Dan Pope's brilliant novel chronicles a childhood summer lived beneath the rumblings of an unhappy marriage. An ethnography of American suburban boyhood circa 1974, In the Cherry Tree takes you back to when you could name every actor on "The Big Valley," wield dialogue from The Poseidon Adventure as a secret code to baffle the uninitiated, sing "The Night Chicago Died" from start to finish verbatim, and pronounce with absolute confidence that Elton John ruled and John Denver sucked. In lucid, deceptively simple prose, Pope explores childhood's ardent faith in things worth knowing, just because. And in the necessity of judgments, the endless listing and rating of athletes, pop stars and movies - creating systems of order and value by which to live, while the Mom and the Dad, as Pope's narrator calls them, battle it out in the next room.
Tender yet unsentimental, raucously funny, In the Cherry Tree evokes not only a time and place, but a kind of imagination that adulthood almost inevitably extinguishes in us all. You may not realize how much you've forgotten about being twelve years old until this novel reminds you. Anyone who was young in the suburbs a quarter century ago will be transported instantly back - for better and for worse - to familiar ground. Thought you'd left 1974 behind forever? Ready or not, here you go.

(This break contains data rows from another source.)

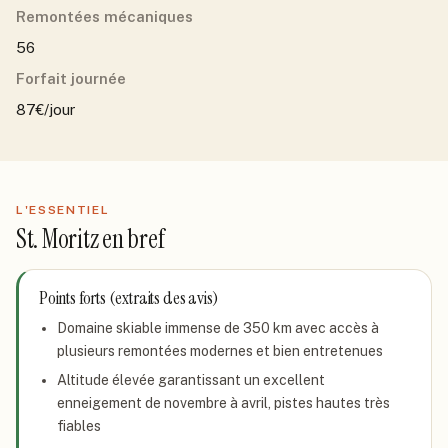
Remontées mécaniques
56
Forfait journée
87€/jour
L'ESSENTIEL
St. Moritz
en bref
Points forts (extraits des avis)
Domaine skiable immense de 350 km avec accès à
plusieurs remontées modernes et bien entretenues
Altitude élevée garantissant un excellent
enneigement de novembre à avril, pistes hautes très
fiables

"In the manner of Alice McDermott's That Night, or Evan Connell's Mrs. Bridge, Dan Pope's small, deft novel turns suburban malaise into both comedy and elegy. It's a gem."
-- Rand Cooper, author of The Last to Go
"Dan Pope's novel doesn't capture the world of twelve-year-old boys in the 1970s so much as it liberates it. Filled with music, cars, obtuse older siblings, parents who are struggling with their own demons, and (increasingly, tentatively) girls, In the Cherry Tree gets every nuance right--the alliances and rivalries, the exuberance and sorrow, but above all the brilliant mix of intelligence and unintelligence that characterizes preteen life."